The bill was proposed by Senator Jill Duson of Cumberland and cosponsored by nine other legislators, including Senate President Troy Jackson, who represents District 1 in Aroostook County.

This is not the first time legislators have attempted to pass a bill of this nature. An act with nearly identical language died in the house in 2022 when the legislature adjourned.

Proponents say the products entice children to take up smoking by drawing them in with flavors that include cotton candy, bubble gum and mint.
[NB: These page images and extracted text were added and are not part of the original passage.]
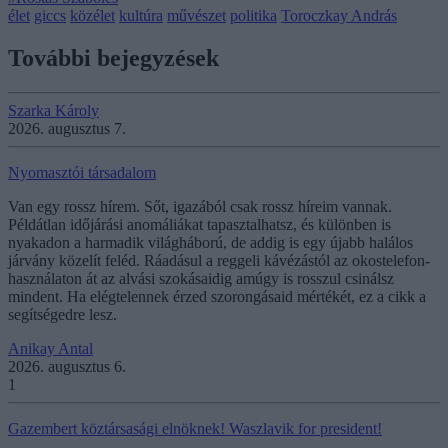
élet
giccs
közélet
kultúra
művészet
politika
Toroczkay András
További bejegyzések
Szarka Károly
2026. augusztus 7.
Nyomasztói társadalom
Van egy rossz hírem. Sőt, igazából csak rossz híreim vannak.
Példátlan időjárási anomáliákat tapasztalhatsz, és különben is
nyakadon a harmadik világháború, de addig is egy újabb halálos
járvány közelít feléd. Ráadásul a reggeli kávézástól az okostelefon-
használaton át az alvási szokásaidig amúgy is rosszul csinálsz
mindent. Ha elégtelennek érzed szorongásaid mértékét, ez a cikk a
segítségedre lesz.
Anikay Antal
2026. augusztus 6.
1
Gazembert köztársasági elnöknek! Waszlavik for president!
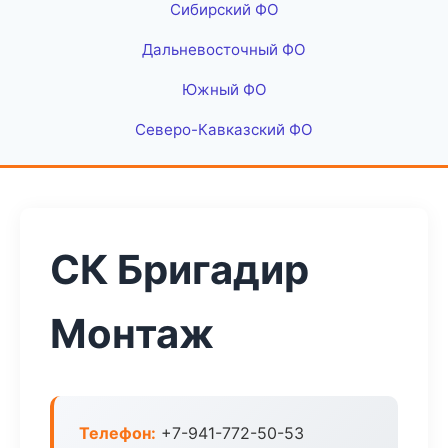
Сибирский ФО
Дальневосточный ФО
Южный ФО
Северо-Кавказский ФО
СК Бригадир
Монтаж
Телефон:
+7-941-772-50-53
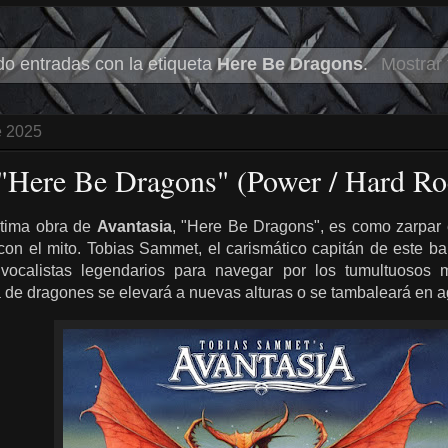
o entradas con la etiqueta
Here Be Dragons
.
Mostrar 
e 2025
 "Here Be Dragons" (Power / Hard Ro
ltima obra de
Avantasia
, "Here Be Dragons", es como zarpar e
on el mito. Tobias Sammet, el carismático capitán de este bar
 vocalistas legendarios para navegar por los tumultuosos
a de dragones se elevará a nuevas alturas o se tambaleará en a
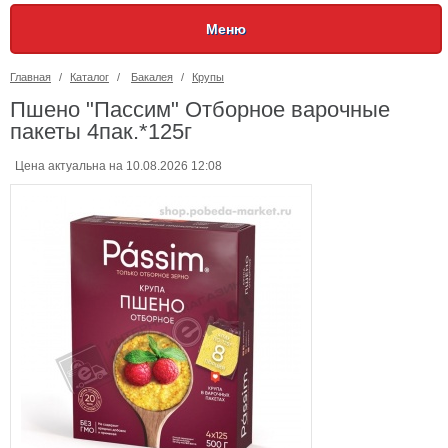
Меню
Главная
/
Каталог
/
Бакалея
/
Крупы
Пшено "Пассим" Отборное варочные
пакеты 4пак.*125г
Цена актуальна на 10.08.2026 12:08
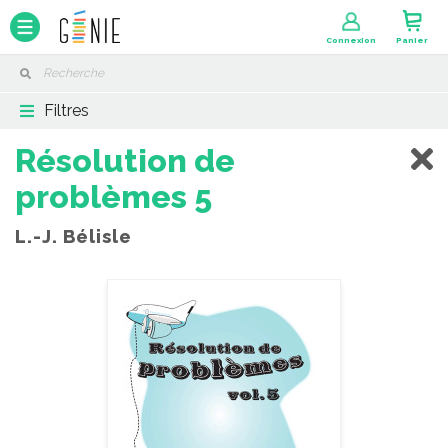
Panneau de gestion des cookies
Connexion
Panier
Filtres
Résolution de
problèmes 5
L.-J. Bélisle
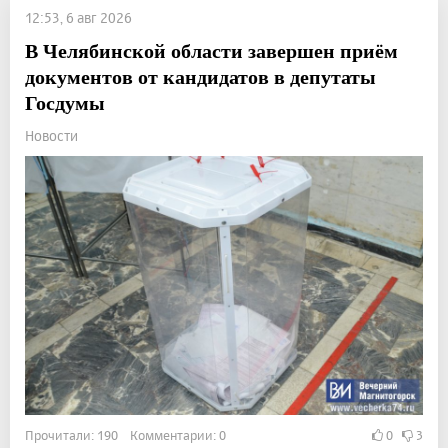
12:53, 6 авг 2026
В Челябинской области завершен приём
документов от кандидатов в депутаты
Госдумы
Новости
Прочитали: 190 Комментарии: 0
0
3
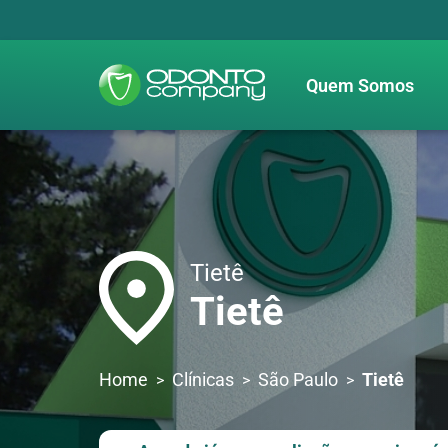
Quem Somos
Tietê
Tietê
Home
Clínicas
São Paulo
Tietê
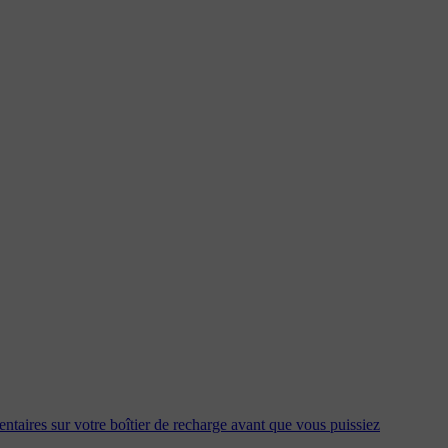
entaires sur votre boîtier de recharge avant que vous puissiez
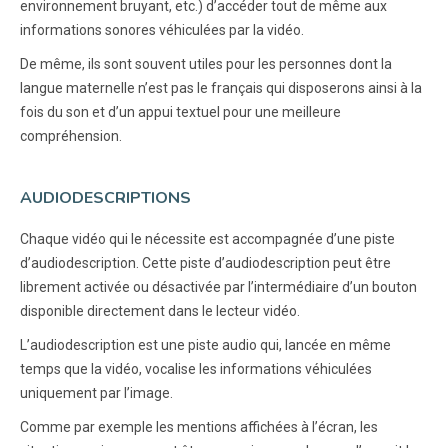
environnement bruyant, etc.) d’accéder tout de même aux
informations sonores véhiculées par la vidéo.
De même, ils sont souvent utiles pour les personnes dont la
langue maternelle n’est pas le français qui disposerons ainsi à la
fois du son et d’un appui textuel pour une meilleure
compréhension.
AUDIODESCRIPTIONS
Chaque vidéo qui le nécessite est accompagnée d’une piste
d’audiodescription. Cette piste d’audiodescription peut être
librement activée ou désactivée par l’intermédiaire d’un bouton
disponible directement dans le lecteur vidéo.
L’audiodescription est une piste audio qui, lancée en même
temps que la vidéo, vocalise les informations véhiculées
uniquement par l’image.
Comme par exemple les mentions affichées à l’écran, les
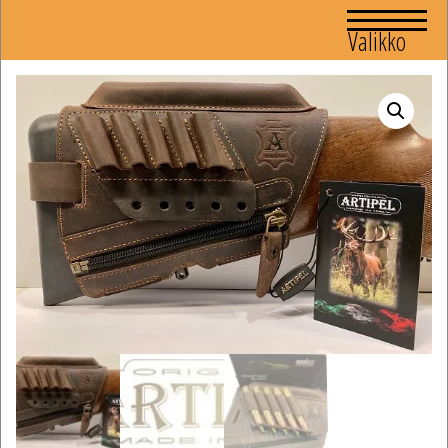
Valikko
“We were slowly starting to release the grip on commercial tobacco products, and then e-cigarettes were introduced,” Chastity Holland a Tobacco Prevention Community Educator with the Aroostook County Action Program said. “And the unfortunate part of e-cigarettes is that they’re sleek little devices that are trendy and attractive and have these flavors, different things that youth, adolescents, teens, young adults are all attracted to.”

Educators like Holland from ACAP’s Drug Free Aroostook program seek to teach area youth about the dangers the products pose.

“It’s kind of like, if you’re in a room full of candy, and if you’re in there, would you just take one piece, or would you take as many as you can, and most of the kids had the same answer, they would take as much as they could,” Kayden Lovely, a 10th grader who has taken part in the programs said. “It’s kind of like the same thing with vaping. Instead of just trying it once and getting done with it, it’s kind of an ongoing habit and you take as much as you can.”

But on the other side, some say the bill is taking things too far, cutting into business profits and tax revenue while not getting to the heart of the issue.

“The financial impacts of this legislation that would ban all flavored products to the state of Maine would be roughly $30 million,” Peter Brennan, executive director of the New England Convenience Store and Energy Marketers Association said. “We know that because we’ve seen Massachusetts do it, and we’ve seen all of the tax revenue that they were collecting on the sale of flavored products go out of state.”

Brennan also cited that Massachusetts has yet to see a decline of youth usage rates since its law went into effect in 2020.

A date for the bill to enter the Maine legislature has yet to be set.